We already computed the number of iPhone users who like the feature as 272: \(\#(F = 1, W = 0, L = 1) = 272\). This lets us compute, using the complement rule, that there are

\[ 340 - 272 = 68 \]

remaining iPhone users, who do not like the feature: \(\#(F = 1, W = 0, L = 0) = 68\). The counts for the final two rows, \(\#(F = 1, W = 1, L = 0)\) and \(\#(F = 1, W = 1, L = 1)\) are both zero, since we defined \(W\) for iPhone users to always be \(0\), since they already have the iPhone so cannot want to switch to the iPhone. This gives us the bottom half of the count column.

For the top half, we compute as follows: the top half (first four rows) represent all of the non-iPhone users. Since there are

\[ 340 + 185 + 232 = 757 \]

people in total, and 340 are iPhone users, this means that

\[ 757 - 340 = 417 \]

must be non-iPhone users (which we also could have computed by adding the 185 and 232 given in the problem): \(\#(F = 0) = 417\).

Of these 417, we are also given that 185 don’t want to switch, while 232 do want to switch, so

  • \(\#(F = 0, W = 0) = 185\) and
  • \(\#(F = 0, W = 1) = 232\).

The final piece of info we need is the info given in the problem that 52% of the no-switch people like the feature, while only 48% of the hope-to-switch people like the feature.

Since “no-switch people” are people with the properties \((F = 0, W = 0)\), and “hope-to-switch people” are people with the properties \((F = 0, W = 1)\), we can use these given conditional probabilities to compute the remaining counts in our table as follows:

No-switch people who like the feature:

We are given the info that, among no-switch people, 52% like the feature.
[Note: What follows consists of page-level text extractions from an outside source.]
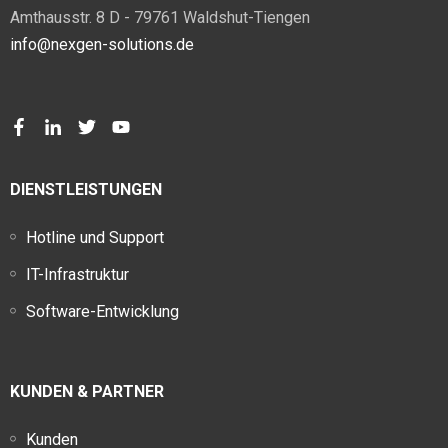
Amthausstr. 8 D - 79761 Waldshut-Tiengen
info@nexgen-solutions.de
DIENSTLEISTUNGEN
Hotline und Support
IT-Infrastruktur
Software-Entwicklung
KUNDEN & PARTNER
Kunden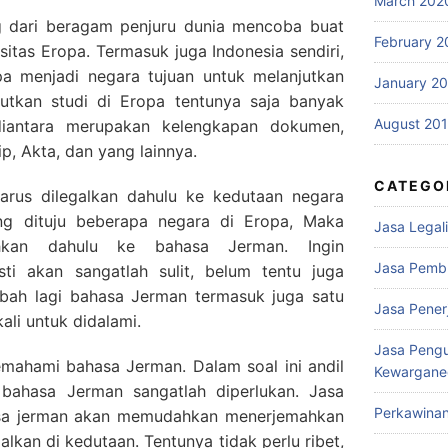
March 202
g dari beragam penjuru dunia mencoba buat
February 2
sitas Eropa. Termasuk juga Indonesia sendiri,
 menjadi negara tujuan untuk melanjutkan
January 2
jutkan studi di Eropa tentunya saja banyak
August 20
 diantara merupakan kelengkapan dokumen,
ip, Akta, dan yang lainnya.
CATEGO
rus dilegalkan dahulu ke kedutaan negara
ang dituju beberapa negara di Eropa, Maka
Jasa Legali
ahkan dahulu ke bahasa Jerman. Ingin
Jasa Pemb
sti akan sangatlah sulit, belum tentu juga
mbah lagi bahasa Jerman termasuk juga satu
Jasa Pene
ali untuk didalami.
Jasa Peng
mahami bahasa Jerman. Dalam soal ini andil
Kewargane
bahasa Jerman sangatlah diperlukan. Jasa
Perkawina
sa jerman akan memudahkan menerjemahkan
alkan di kedutaan. Tentunya tidak perlu ribet,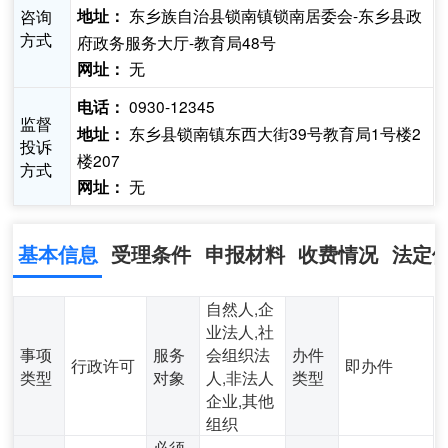
东乡族自治县锁南镇锁南居委会-东乡县政
咨询
地址：
方式
府政务服务大厅-教育局48号
无
网址：
0930-12345
电话：
监督
东乡县锁南镇东西大街39号教育局1号楼2
地址：
投诉
楼207
方式
无
网址：
基本信息
受理条件
申报材料
收费情况
法定
自然人,企
业法人,社
事项
服务
会组织法
办件
行政许可
即办件
类型
对象
人,非法人
类型
企业,其他
组织
必须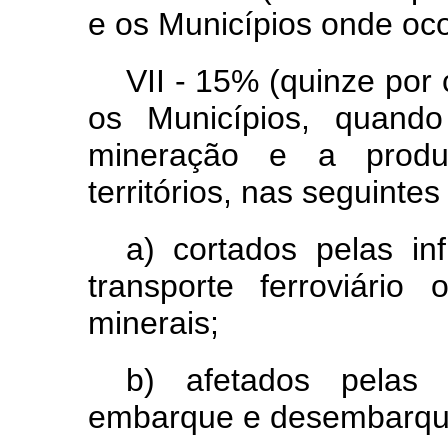
e os Municípios onde oco
VII - 15% (quinze por 
os Municípios, quando
mineração e a prod
territórios, nas seguintes
a) cortados pelas inf
transporte ferroviário
minerais;
b) afetados pelas 
embarque e desembarque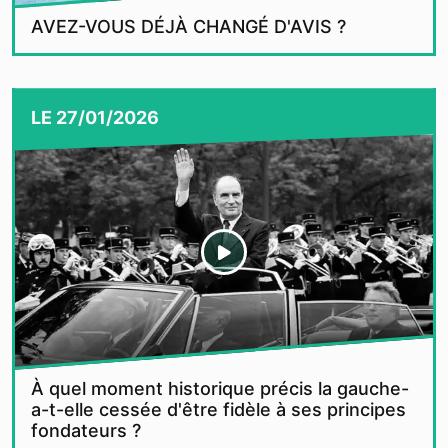
AVEZ-VOUS DÉJÀ CHANGÉ D'AVIS ?
LE
27/01/2026
À quel moment historique précis la gauche-
a-t-elle cessée d'être fidèle à ses principes
fondateurs ?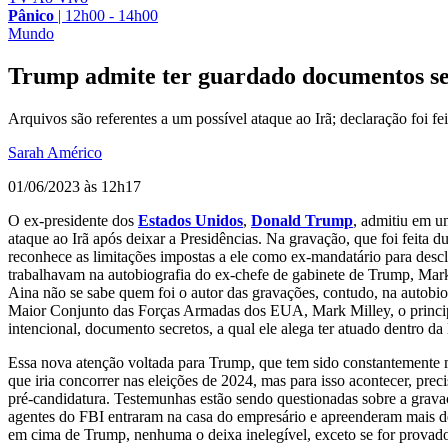
Pânico
|
12h00 - 14h00
Mundo
Trump admite ter guardado documentos sec
Arquivos são referentes a um possível ataque ao Irã; declaração foi f
Sarah Américo
01/06/2023 às 12h17
O ex-presidente dos
Estados Unidos
,
Donald Trump
, admitiu em u
ataque ao Irã após deixar a Presidências. Na gravação, que foi feita
reconhece as limitações impostas a ele como ex-mandatário para descl
trabalhavam na autobiografia do ex-chefe de gabinete de Trump, Mark
Aina não se sabe quem foi o autor das gravações, contudo, na autobio
Maior Conjunto das Forças Armadas dos EUA, Mark Milley, o principal
intencional, documento secretos, a qual ele alega ter atuado dentro d
Essa nova atenção voltada para Trump, que tem sido constantemente 
que iria concorrer nas eleições de 2024, mas para isso acontecer, pr
pré-candidatura. Testemunhas estão sendo questionadas sobre a grava
agentes do FBI entraram na casa do empresário e apreenderam mais de
em cima de Trump, nenhuma o deixa inelegível, exceto se for provado 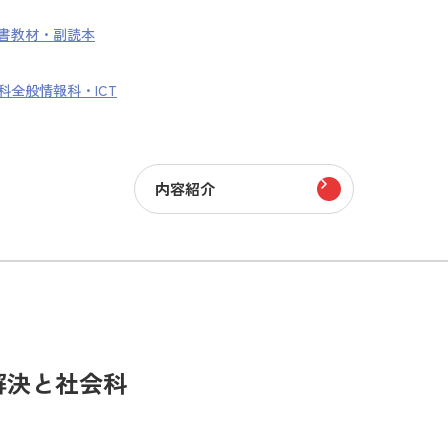
書
教材・副読本
科全般
情報科・ICT
内容紹介
解決と社会科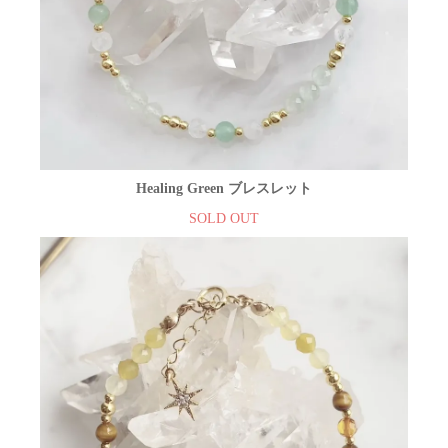
Healing Green ブレスレット
SOLD OUT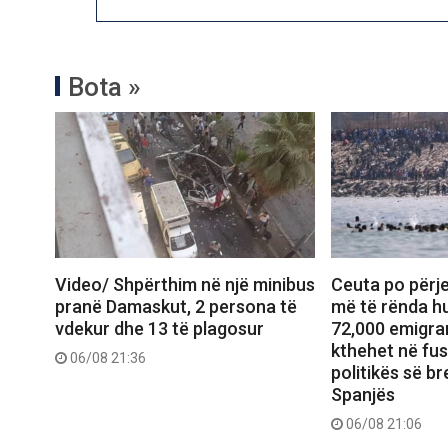
Bota »
Video/ Shpërthim në një minibus
Ceuta po përje
pranë Damaskut, 2 persona të
më të rënda hu
vdekur dhe 13 të plagosur
72,000 emigran
kthehet në fu
06/08 21:36
politikës së b
Spanjës
06/08 21:06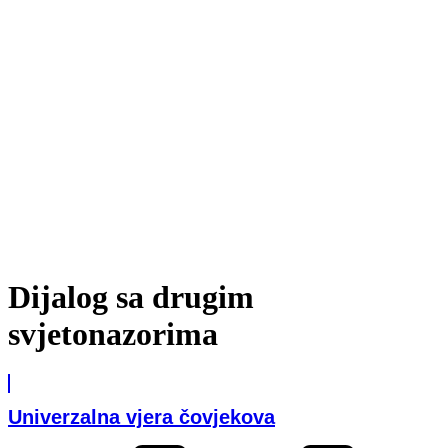
Dijalog sa drugim
svjetonazorima
Univerzalna vjera čovjekova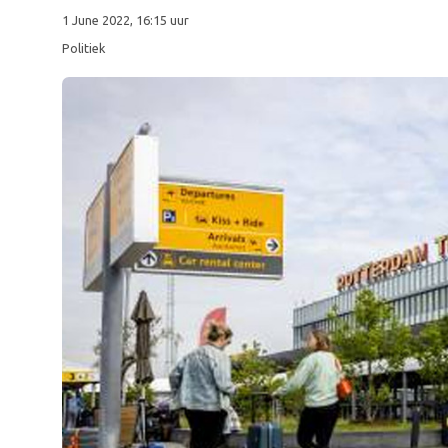
1 June 2022, 16:15 uur
Politiek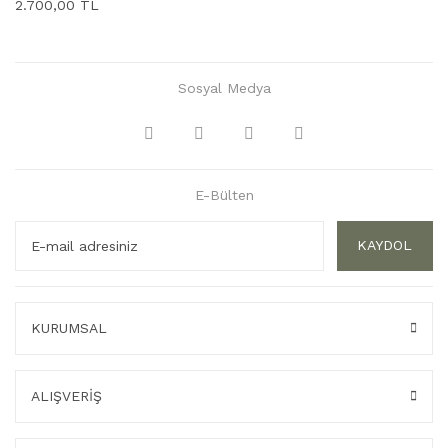
2.700,00 TL
Sosyal Medya
E-Bülten
KAYDOL
KURUMSAL
ALIŞVERİŞ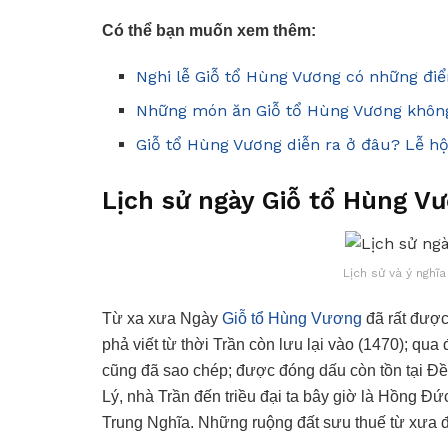
Có thể bạn muốn xem thêm:
Nghi lễ Giỗ tổ Hùng Vương có những điể
Những món ăn Giỗ tổ Hùng Vương không
Giỗ tổ Hùng Vương diễn ra ở đâu? Lễ hội
Lịch sử ngày Giỗ tổ Hùng V
Lịch sử và ý nghĩ
Từ xa xưa Ngày
Giỗ tổ Hùng Vương
đã rất được
phả viết từ thời Trần còn lưu lại vào (1470); q
cũng đã sao chép; được đóng dấu còn tồn tại Đề
Lý, nhà Trần đến triều đại ta bây giờ là Hồng Đ
Trung Nghĩa. Những ruộng đất sưu thuế từ xưa để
So,

\[ \begin{align} \#(F = 0, W = 0, L = 1) &= 0.52 \cdot \#(F = 0, W = 0) \\ &= 0.52 \cdot 185 = 96.2, \end{align} \]

which we round to 96 to get an integer number of people.

No-switch people who don’t like the feature:

Since 52% of no-switch people like the feature, this must mean that (100% - 52% = 48%) of no-switch people must not like the feature:

\[ \begin{align} \#(F = 0, W = 0, L = 0) &= (1 - 0.52) \cdot \#(F = 0, W = 0) \\ &= 0.48 \cdot 185 = 88.8, \end{align} \]

which we round to 89 to get an integer number of people.

Hope-to-switch people who like the feature:

We are given the info that, among hope-to-switch people, 48% like the feature. So,

\[ \begin{align} \#(F = 0, W = 1, L = 1) &= 0.48 \cdot \#(F = 0, W = 1) \\ &= 0.48 \cdot 232 = 111.36, \end{align} \]

which we round to 111 to get an integer number of people.

Hope-to-switch people who don’t like the feature

Since we are given that 48% of hope-to-switch people like the feature, this must mean that (100% - 48% = 52%) of hope-to-switch people do not like the feature. So,

\[ \begin{align} \#(F = 0, W = 1, L = 0) &= 0.52 \cdot \#(F = 0, W = 1) \\ &= 0.52 \cdot 232 = 120.64, \end{align} \]

which we round to 121 to get an integer number of people.

I may have made a mistake in one or more of those calculations, so please let me know if you find one. As a sanity check, however, I did sum the numbers in the “number in sample” column, and the sum does come out to 757 as expected.